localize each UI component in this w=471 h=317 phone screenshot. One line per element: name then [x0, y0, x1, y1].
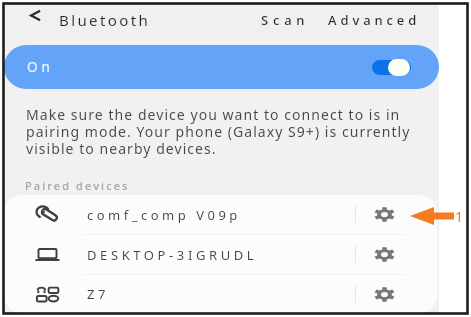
button[interactable]: Device settings [356, 235, 437, 274]
button[interactable]: Scan [257, 7, 314, 33]
staticText: comf_comp V09p [87, 206, 241, 224]
staticText: Bluetooth [59, 10, 151, 30]
button[interactable]: DESKTOP-3IGRUDL [4, 235, 437, 274]
staticText: Paired devices [25, 178, 130, 193]
button[interactable]: Bluetooth [56, 6, 154, 34]
button[interactable]: comf_comp V09p [4, 195, 437, 234]
staticText: On [27, 58, 54, 76]
button[interactable]: Advanced [324, 7, 425, 33]
staticText: Scan [261, 11, 310, 29]
button[interactable]: On [4, 45, 439, 89]
staticText: 1 [455, 207, 464, 226]
button[interactable]: Back [18, 2, 53, 29]
staticText: DESKTOP-3IGRUDL [87, 246, 258, 264]
staticText: Advanced [328, 11, 421, 29]
staticText: Make sure the device you want to connect… [26, 105, 416, 159]
staticText: Z7 [87, 285, 109, 303]
button[interactable]: Device settings [356, 275, 437, 313]
button[interactable]: Device settings [356, 195, 437, 234]
button[interactable]: Z7 [4, 275, 437, 313]
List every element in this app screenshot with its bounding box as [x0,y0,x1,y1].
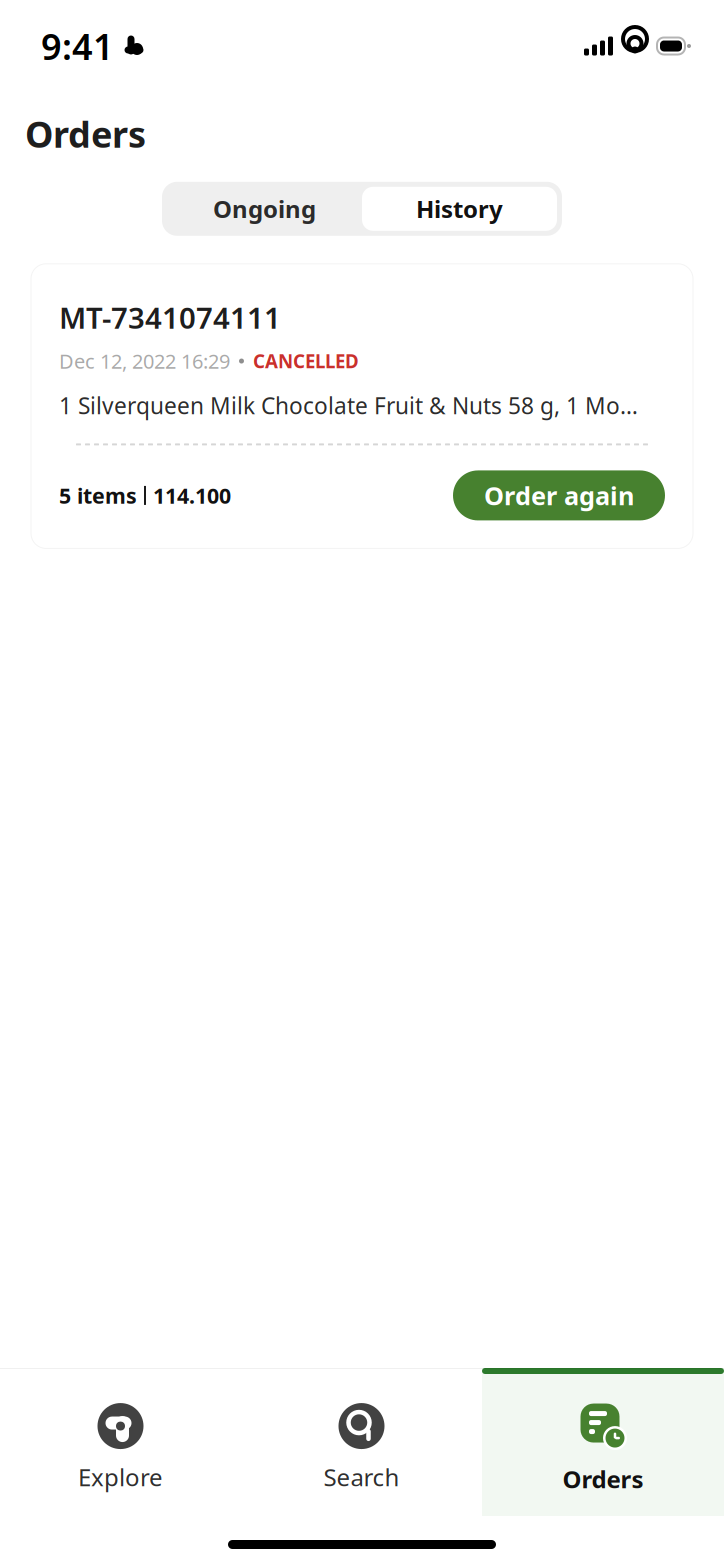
staticText: 114.100 [153,481,231,510]
staticText: Orders [25,110,146,158]
staticText: Ongoing [213,193,316,225]
staticText: 1 Silverqueen Milk Chocolate Fruit & Nut… [59,390,638,420]
staticText: 9:41 [41,22,114,70]
staticText: Explore [78,1461,163,1493]
staticText: History [416,193,503,225]
staticText: Order again [484,479,634,512]
staticText: MT-7341074111 [59,298,281,337]
staticText: 5 items [59,481,137,510]
button[interactable]: History [362,187,557,231]
staticText: Orders [562,1463,644,1495]
staticText: Dec 12, 2022 16:29 [59,348,230,374]
button[interactable]: MT-7341074111 [31,264,693,548]
button[interactable]: Search [241,1368,482,1516]
button[interactable]: Explore [0,1368,241,1516]
staticText: Search [324,1461,400,1493]
button[interactable]: Ongoing [167,187,362,231]
staticText: CANCELLED [253,349,359,373]
button[interactable]: Orders [482,1368,724,1516]
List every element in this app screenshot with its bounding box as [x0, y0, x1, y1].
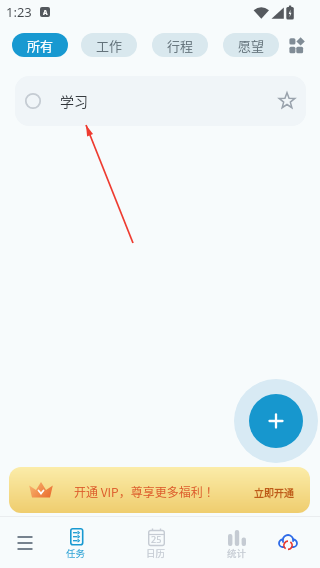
button[interactable]: 学习: [15, 76, 306, 126]
staticText: 学习: [60, 91, 88, 111]
button[interactable]: 愿望: [223, 33, 279, 57]
staticText: 25: [151, 533, 162, 545]
button[interactable]: [289, 37, 305, 54]
button[interactable]: [249, 394, 303, 448]
staticText: 愿望: [238, 36, 265, 55]
staticText: A: [43, 8, 48, 17]
button[interactable]: [278, 533, 298, 551]
staticText: 所有: [27, 36, 54, 55]
button[interactable]: [136, 524, 176, 560]
button[interactable]: [216, 524, 256, 560]
button[interactable]: 行程: [152, 33, 208, 57]
button[interactable]: 所有: [12, 33, 68, 57]
button[interactable]: 开通 VIP，尊享更多福利！: [9, 467, 310, 513]
staticText: 1:23: [6, 3, 32, 21]
button[interactable]: [56, 524, 96, 560]
button[interactable]: 工作: [81, 33, 137, 57]
staticText: 日历: [146, 546, 166, 559]
staticText: 行程: [167, 36, 194, 55]
staticText: 工作: [96, 36, 123, 55]
button[interactable]: [17, 535, 33, 551]
staticText: 任务: [66, 546, 86, 559]
staticText: 统计: [227, 546, 247, 559]
staticText: 立即开通: [254, 485, 294, 499]
staticText: 开通 VIP，尊享更多福利！: [74, 483, 215, 500]
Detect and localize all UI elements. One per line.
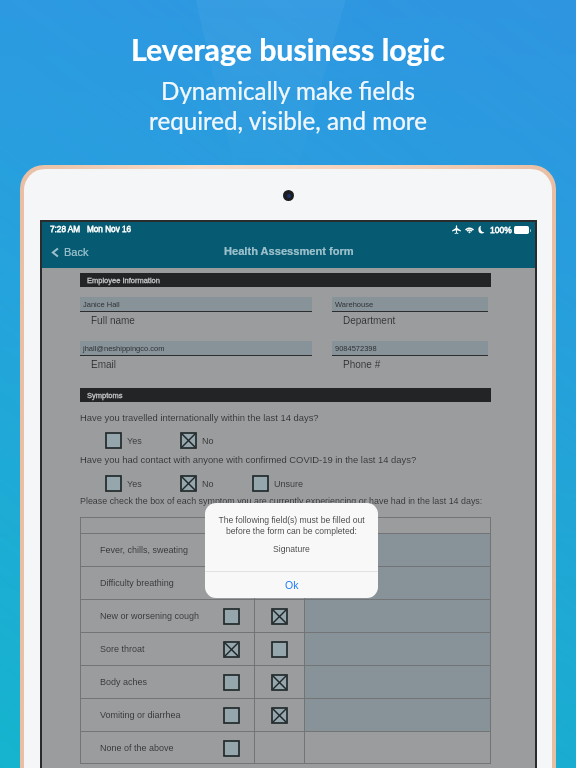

*Task to complete*: If a line in the entries includes the word "screenshot", copy that line out.

*Output for this task*:
localize each UI component in this w=471 h=317 phone screenshot. One line per element: name then [x0, y0, x1, y1].
List every element in this app screenshot with its bounding box as [x0,y0,x1,y1].
List every element in this app screenshot with its bounding box as [x0, y0, x1, y1].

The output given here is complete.